1. Form, media, materials and techniques used in the artwork
For Very Fantastic, it combines sketches, photos and description in a kind of careful collage. Hence the distortions in this view of a row of bird cages and this sketch of a dark iron door crowned with frosted glass funneling a warm orange intensity.
This book is also a collection of chromatic reminiscences. For example, the quality of light in a stairwell is noted at one point and is seen to transport that space back 30 years.

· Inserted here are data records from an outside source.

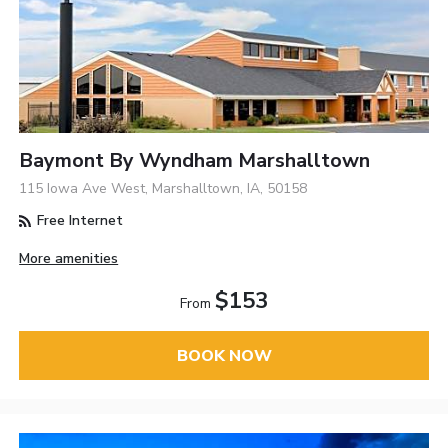
Baymont By Wyndham Marshalltown
115 Iowa Ave West, Marshalltown, IA, 50158
Free Internet
More amenities
$153
From
BOOK NOW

Both of the books are formulated on a grid design which is typical of practice books for writing Chinese characters (Chinese 9-square calligraphy paper). These don’t merely act as guidelines but also as flexible panels to which she fits her sketches. The reason why Stella So designed characters on Chinese 9-square calligraphy paper is that she learnt how to write on these papers when she was young. These papers are also part of her memories and they are going to disappear in Hong Kong very soon.

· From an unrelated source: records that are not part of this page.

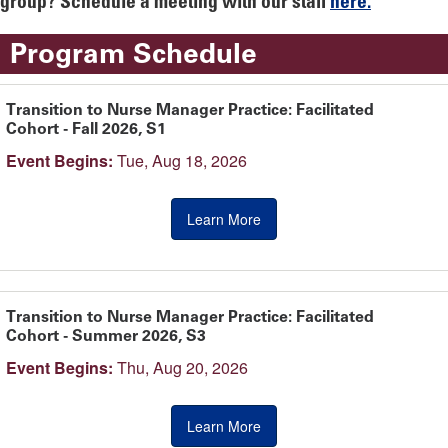
group? Schedule a meeting with our staff
here.
Program Schedule
Transition to Nurse Manager Practice: Facilitated
Cohort - Fall 2026, S1
Event Begins:
Tue, Aug 18, 2026
Learn More
Transition to Nurse Manager Practice: Facilitated
Cohort - Summer 2026, S3
Event Begins:
Thu, Aug 20, 2026
Learn More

Drawing on Chinese 9-square calligraphy paper is really a creative idea as the nine grids enable Stella So to create many different angles and illusions after combining with her illustrations. It can easily catch readers’ attention. From the pictures above, you can see that the grids act as photo frames for Stella So to insert real photos for comparisons. From the pictures below, you can see that the grids are successfully in creating illusion and acting as a background. Stella So draws the girl in the middle part of the Chinese 9-square calligraphy paper when she came out from the old tenement, as a result it is easy for the readers to think that those empty grids are combined to form a door for her to come out.
Stella So likes using exaggerated angles, such as fish eye, to create a new and unrealistic environment. Like the picture below, exaggerated angle is used in drawing the Star Ferry Pier in Tsim Sha Tsui. She wants to convey readers that although exaggerated angles make these places seem unrealistic, they have been disappeared and can only be drawn based on Stella So’s imagination.
The final shot of the cartoon shows the protagonist walking down a staircase lodged in the thin gutter between the four rows of calligraphic squares, the paper now turned on its side to give a long vertical space instead of a horizontal one. The paper lodges the proceedings firmly in a Chinese past, the fading green lines hardly being the stuff of modern printing and modern Hong Kong. The large fold out panoramas are not only functional in design, but calculated to draw readers into the centuries old tradition of Chinese scroll painting.
The old Hong Kong is not only drawn based on Stella So’s memory, but also includes Stella So’s imagination. Stella So drew old Chinese tenements, Chinese restaurants and old Star Ferry Pier based on her personal experience. Besides, she drew Chinese restaurant as a tram, drew trees on the buildings in “Wedding Card Street”, and drew old urban area, which the bus passed through, as a “Castle in the Sky” (天空之城) based on her imagination. Although all these are unrealistic, I think it is the ideal “Hong Kong” which Stella So wants to construct in her mind.
If you want to know more about Stella So, you can visit her website and blog for more information!!!!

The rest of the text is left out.